[Records provided]

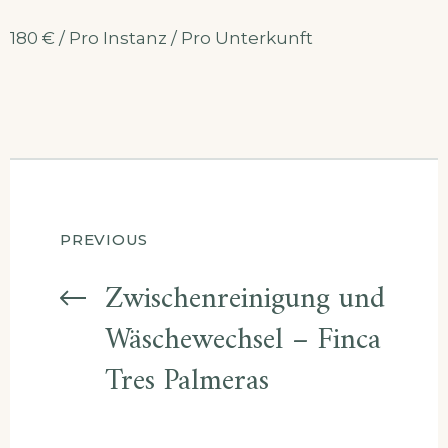
180
€
/ Pro Instanz / Pro Unterkunft
Beitragsnavigatio
PREVIOUS
Zwischenreinigung und
Wäschewechsel – Finca
Tres Palmeras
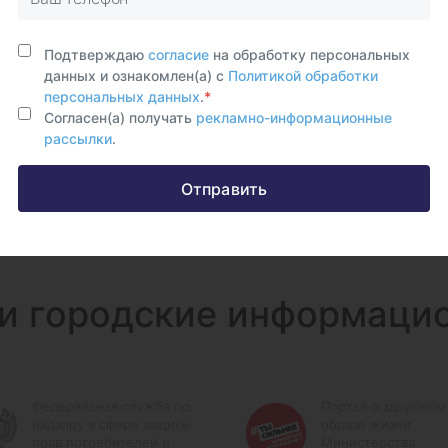
Подтверждаю
согласие
на обработку персональных
данных и ознакомлен(а) с
Политикой обработки
персональных данных
.
*
Согласен(а) получать
рекламно-информационные
рассылки
.
Отправить
и городские информаци
Федеральная служба по
Портал о здоровом
надзору в сфере защиты
образе жизни
прав потребителей и
Министерства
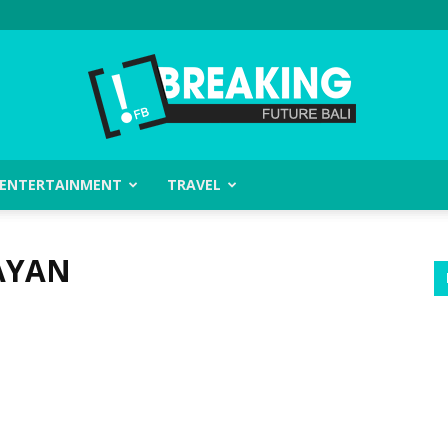
ENTERTAINMENT
TRAVEL
Future
AYAN
Bali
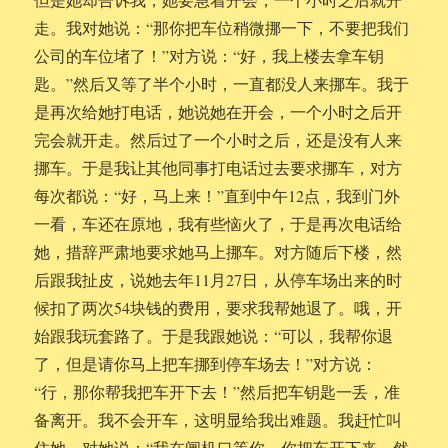
走。我对她说：“那你把车位稍微挪一下，不要把我们
公司的车位堵了！”对方说：“好，我上楼去拿车钥
匙。”然后又等了半个小时，一直都没人来挪车。我于
是再次给她打电话，她说她在开会，一个小时之后开
完会就开走。然后过了一个小时之后，还是没有人来
挪车。于是我让其他同事打电话过去要求挪车，对方
每次都说：“好，马上来！”直到中午12点，我到门外
一看，车还在原地，我有些恼火了，于是再次电话给
她，措辞严肃地要求她马上挪车。对方随后下楼，然
后跟我扯皮，说她去年11月27日，从停车场出来的时
候扣了两次54块钱的费用，要求我帮她退了。哦，开
始跟我玩套路了。于是我跟她说：“可以，我帮你退
了，但是请你马上把车挪到停车场去！”对方说：
“行，那你帮我把车开下去！”然后把车钥匙一丢，准
备离开。我不会开车，这明显给我出难题。我赶忙叫
住她，对她说：“我在闸机口等你，你把车开下来，然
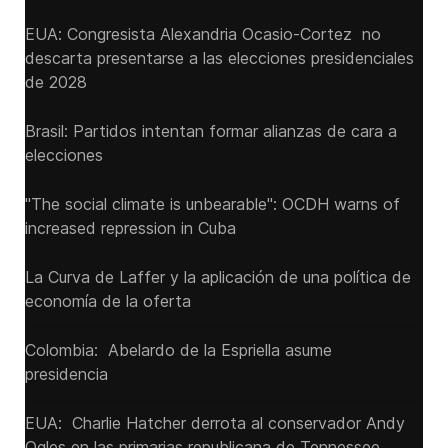
EUA: Congresista Alexandria Ocasio-Cortez no
descarta presentarse a las elecciones presidenciales
de 2028
Brasil: Partidos intentan formar alianzas de cara a
elecciones
"The social climate is unbearable": OCDH warns of
increased repression in Cuba
La Curva de Laffer y la aplicación de una política de
economía de la oferta
Colombia: Abelardo de la Espriella asume
presidencia
EUA: Charlie Hatcher derrota al conservador Andy
Ogles en las primarias republicana de Tennessee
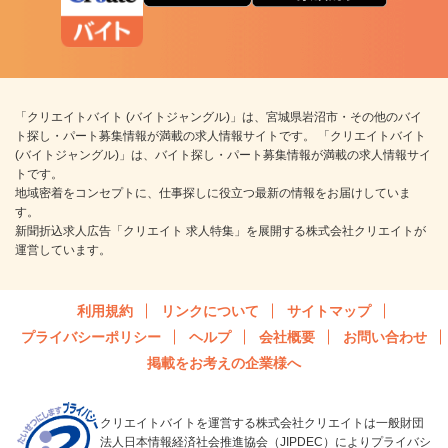
「クリエイトバイト (バイトジャングル)」は、宮城県岩沼市・その他のバイ
ト探し・パート募集情報が満載の求人情報サイトです。 「クリエイトバイト
(バイトジャングル)」は、バイト探し・パート募集情報が満載の求人情報サイ
トです。
地域密着をコンセプトに、仕事探しに役立つ最新の情報をお届けしていま
す。
新聞折込求人広告「クリエイト 求人特集」を展開する株式会社クリエイトが
運営しています。
利用規約
リンクについて
サイトマップ
プライバシーポリシー
ヘルプ
会社概要
お問い合わせ
掲載をお考えの企業様へ
クリエイトバイトを運営する株式会社クリエイトは一般財団
法人日本情報経済社会推進協会（JIPDEC）によりプライバシ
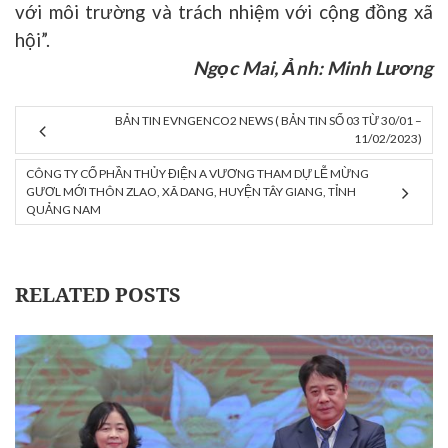
với môi trường và trách nhiệm với cộng đồng xã
hội
”.
Ngọc Mai, Ảnh: Minh Lương
BẢN TIN EVNGENCO2 NEWS ( BẢN TIN SỐ 03 TỪ 30/01 –
11/02/2023)
CÔNG TY CỔ PHẦN THỦY ĐIỆN A VƯƠNG THAM DỰ LỄ MỪNG
GƯƠL MỚI THÔN ZLAO, XÃ DANG, HUYỆN TÂY GIANG, TỈNH
QUẢNG NAM
RELATED POSTS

[/Records provided]

Exercise goal:
Output a precise copy of the entries, leaving the images out.

Answer to this exercise:
180
€
/ Pro Instanz / Pro Unterkunft
Beitragsnavigatio
PREVIOUS
Zwischenreinigung und
Wäschewechsel – Finca
Tres Palmeras
Подтверждаю
согласие
на обработку персональных
данных и ознакомлен(а) с
Политикой обработки
персональных данных
.
*
Согласен(а) получать
рекламно-информационные
рассылки
.
Отправить
и городские информаци
Федеральная служба по
Портал о здоровом
надзору в сфере защиты
образе жизни
прав потребителей и
Министерства
ENTERTAINMENT
TRAVEL
Future
AYAN
Bali
走。我对她说：“那你把车位稍微挪一下，不要把我们
公司的车位堵了！”对方说：“好，我上楼去拿车钥
匙。”然后又等了半个小时，一直都没人来挪车。我于
是再次给她打电话，她说她在开会，一个小时之后开
完会就开走。然后过了一个小时之后，还是没有人来
挪车。于是我让其他同事打电话过去要求挪车，对方
每次都说：“好，马上来！”直到中午12点，我到门外
一看，车还在原地，我有些恼火了，于是再次电话给
她，措辞严肃地要求她马上挪车。对方随后下楼，然
后跟我扯皮，说她去年11月27日，从停车场出来的时
候扣了两次54块钱的费用，要求我帮她退了。哦，开
始跟我玩套路了。于是我跟她说：“可以，我帮你退
了，但是请你马上把车挪到停车场去！”对方说：
“行，那你帮我把车开下去！”然后把车钥匙一丢，准
备离开。我不会开车，这明显给我出难题。我赶忙叫
住她，对她说：“我在闸机口等你，你把车开下来，然
EUA: Congresista Alexandria Ocasio-Cortez no
descarta presentarse a las elecciones presidenciales
de 2028
Brasil: Partidos intentan formar alianzas de cara a
elecciones
"The social climate is unbearable": OCDH warns of
increased repression in Cuba
La Curva de Laffer y la aplicación de una política de
economía de la oferta
Colombia: Abelardo de la Espriella asume
presidencia
EUA: Charlie Hatcher derrota al conservador Andy
Ogles en las primarias republicana de Tennessee
「クリエイトバイト (バイトジャングル)」は、宮城県岩沼市・その他のバイ
ト探し・パート募集情報が満載の求人情報サイトです。 「クリエイトバイト
(バイトジャングル)」は、バイト探し・パート募集情報が満載の求人情報サイ
トです。
地域密着をコンセプトに、仕事探しに役立つ最新の情報をお届けしていま
す。
新聞折込求人広告「クリエイト 求人特集」を展開する株式会社クリエイトが
運営しています。
利用規約
リンクについて
サイトマップ
プライバシーポリシー
ヘルプ
会社概要
お問い合わせ
掲載をお考えの企業様へ
クリエイトバイトを運営する株式会社クリエイトは一般財団
法人日本情報経済社会推進協会（JIPDEC）によりプライバシ
với môi trường và trách nhiệm với cộng đồng xã
hội
”.
Ngọc Mai, Ảnh: Minh Lương
BẢN TIN EVNGENCO2 NEWS ( BẢN TIN SỐ 03 TỪ 30/01 –
11/02/2023)
CÔNG TY CỔ PHẦN THỦY ĐIỆN A VƯƠNG THAM DỰ LỄ MỪNG
GƯƠL MỚI THÔN ZLAO, XÃ DANG, HUYỆN TÂY GIANG, TỈNH
QUẢNG NAM
RELATED POSTS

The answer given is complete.